Oregon Lottery Commission chokes; Gov. Kulongoski gives a timid responseRegulators too frequently lie down with the people whom they are supposed to regulate. That's what the Oregon Lottery Commission did last week when it passed by a 4-1 vote a timid revision of the formula for commissions that are paid to taverns and bars that house gaming machines.
The commission trimmed slightly Director Brenda Rocklin's recommendation that commissions be reduced from 32 percent to 28 percent. Rocklin's proposal was too weak to begin with.
The powerful Oregon Restaurant Association complained about the new watered-down deal. It should have been dealt a much stronger new formula.
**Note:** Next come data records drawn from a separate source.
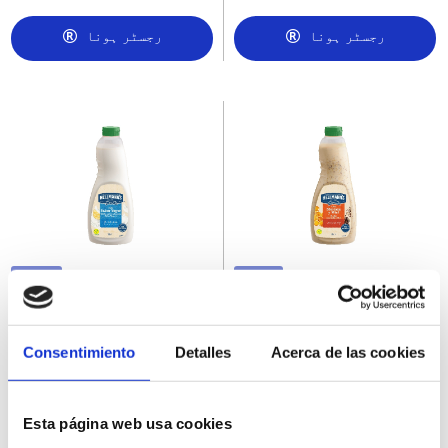
رجسٹر ہونا
رجسٹر ہونا
425693
428273
Salsa para Ensalada Yogur
Salsa para Ensalada Mostaza
Hellmanns 6x1L
y Miel Hellmanns 6x1L
Consentimiento
Detalles
Acerca de las cookies
Esta página web usa cookies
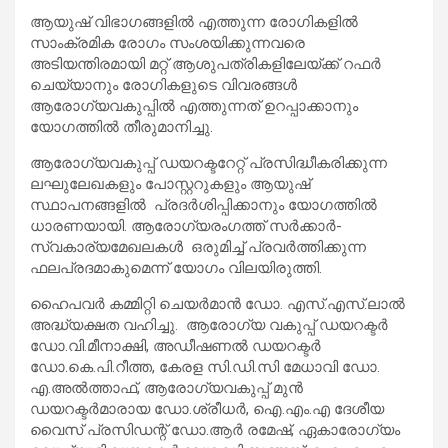
ആയുഷ് വിഭാഗങ്ങളിൽ എത്തുന്ന രോഗികളിൽ
സാംക്രമിക രോഗം സംശയിക്കുന്നവരെ
അടിയന്തിരമായി മറ്റ് ആശുപത്രികളിലേയ്ക്ക് റഫർ
ചെയ്യാനും രോഗികളുടെ വിവരങ്ങൾ
ആരോഗ്യവകുപ്പിൽ എത്തുന്നത് ഉറപ്പാക്കാനും
യോഗത്തിൽ തീരുമാനിച്ചു.
ആരോഗ്യവകുപ്പ് ഡയറക്ടറേറ്റ് പ്രസിദ്ധീകരിക്കുന്ന
ലഘുലേഖകളും പോസ്റ്ററുകളും ആയുഷ്
സ്ഥാപനങ്ങളിൽ പ്രദർശിപ്പിക്കാനും യോഗത്തിൽ
ധാരണയായി. ആരോഗ്യരംഗത്ത് സർക്കാർ-
സ്വകാര്യമേഖലകൾ ഒരുമിച്ച് പ്രവർത്തിക്കുന്ന
ഫലപ്രദമാകുമെന്ന് യോഗം വിലയിരുത്തി.
ഹൈപവർ കമ്മിറ്റി ചെയർമാൻ ഡോ. എസ്.എസ്.ലാൽ
അദ്ധ്യക്ഷത വഹിച്ചു. ആരോഗ്യ വകുപ്പ് ഡയറക്ടർ
ഡോ.വി.മീനാക്ഷി, അഡീഷണൽ ഡയറക്ടർ
ഡോ.കെ.പി.റീത്ത, കേരള സി.ഡി.സി മേധാവി ഡോ.
എ.അൽത്താഫ്, ആരോഗ്യവകുപ്പ് മുൻ
ഡയറക്ടർമാരായ ഡോ.ശ്രീധർ, ഐ.എം.എ ദേശീയ
വൈസ് പ്രസിഡന്റ് ഡോ.ആർ രമേഷ്, ഏകാരോഗ്യം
It is disappointing that Gov. Ted Kulongoski himself delivered a timid statement in the wake of the Lottery Commission's vote. Kulongoski knows that he has the power to take this case to the public. He has chosen not to.
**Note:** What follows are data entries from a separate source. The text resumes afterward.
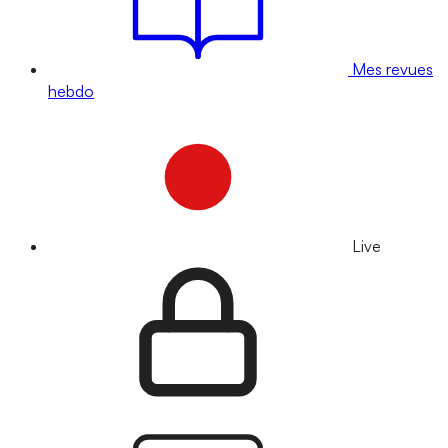
Mes revues
hebdo
Live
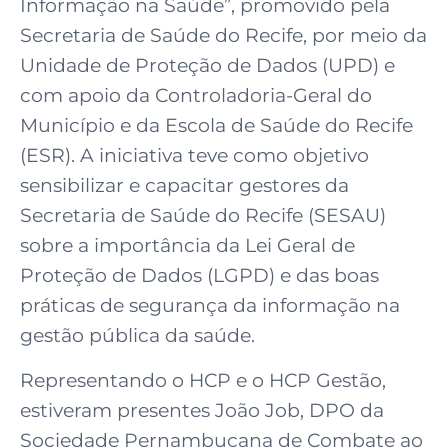
Informação na Saúde”, promovido pela
Secretaria de Saúde do Recife, por meio da
Unidade de Proteção de Dados (UPD) e
com apoio da Controladoria-Geral do
Município e da Escola de Saúde do Recife
(ESR). A iniciativa teve como objetivo
sensibilizar e capacitar gestores da
Secretaria de Saúde do Recife (SESAU)
sobre a importância da Lei Geral de
Proteção de Dados (LGPD) e das boas
práticas de segurança da informação na
gestão pública da saúde.
Representando o HCP e o HCP Gestão,
estiveram presentes João Job, DPO da
Sociedade Pernambucana de Combate ao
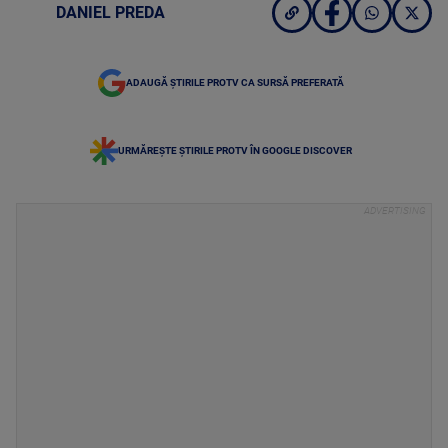
DANIEL PREDA
ADAUGĂ ȘTIRILE PROTV CA SURSĂ PREFERATĂ
URMĂREȘTE ȘTIRILE PROTV ÎN GOOGLE DISCOVER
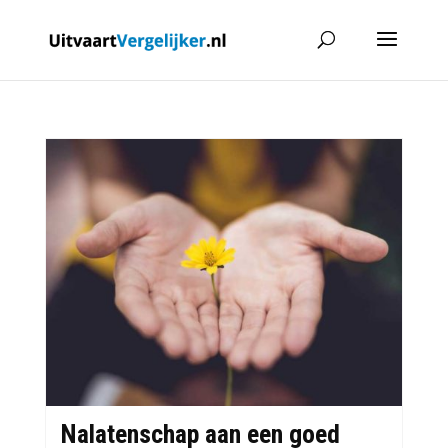
Nalatenschap aan een goed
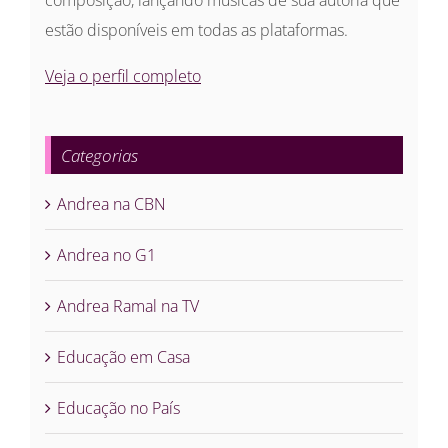
estão disponíveis em todas as plataformas.
Veja o perfil completo
Categorias
Andrea na CBN
Andrea no G1
Andrea Ramal na TV
Educação em Casa
Educação no País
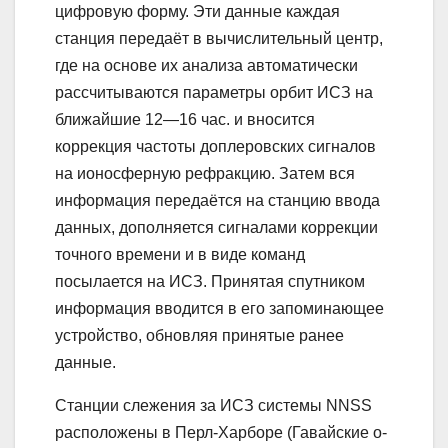
цифровую форму. Эти данные каждая
станция передаёт в вычислительный центр,
где на основе их анализа автоматически
рассчитываются параметры орбит ИСЗ на
ближайшие 12—16 час. и вносится
коррекция частоты доплеровских сигналов
на ионосферную рефракцию. Затем вся
информация передаётся на станцию ввода
данных, дополняется сигналами коррекции
точного времени и в виде команд
посылается на ИСЗ. Принятая спутником
информация вводится в его запоминающее
устройство, обновляя принятые ранее
данные.
Станции слежения за ИСЗ системы NNSS
расположены в Перл-Харборе (Гавайские о-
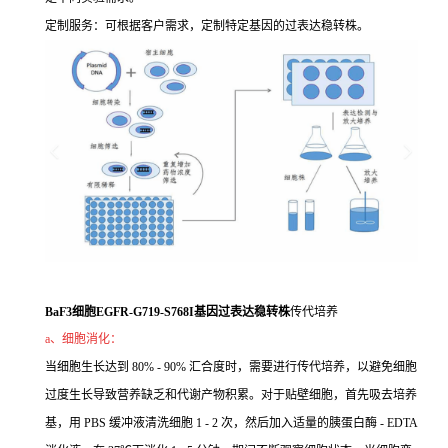
定制服务：可根据客户需求，定制特定基因的过表达稳转株。
BaF3细胞EGFR-G719-S768I基因过表达稳转株
传代培养
a、细胞消化：
当细胞生长达到 80% - 90% 汇合度时，需要进行传代培养，以避免细胞
过度生长导致营养缺乏和代谢产物积累。对于贴壁细胞，首先吸去培养
基，用 PBS 缓冲液清洗细胞 1 - 2 次，然后加入适量的胰蛋白酶 - EDTA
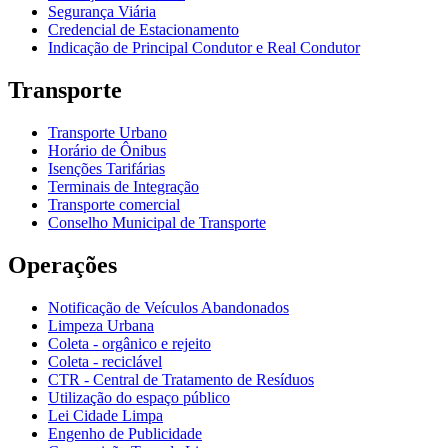
Segurança Viária
Credencial de Estacionamento
Indicação de Principal Condutor e Real Condutor
Transporte
Transporte Urbano
Horário de Ônibus
Isenções Tarifárias
Terminais de Integração
Transporte comercial
Conselho Municipal de Transporte
Operações
Notificação de Veículos Abandonados
Limpeza Urbana
Coleta - orgânico e rejeito
Coleta - reciclável
CTR - Central de Tratamento de Resíduos
Utilização do espaço público
Lei Cidade Limpa
Engenho de Publicidade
Secretary of State Bill Bradbury had the gumption to express outrage at the commission's vote. Commissioner Richard Solomon nailed it when he said: "A lot of these lottery retailers want to continue to be on the state dole. I think the cuts could have been deeper, and (the retailers) would have stayed, because they make a whole lot of money on it." Solomon is an accountant and voted against the proposal.
It is common for agency heads to forget who they are working for. Top bureaucrats frequently regard the people they regulate, but not the public, as their prime customer.
A governor should not make that mistake.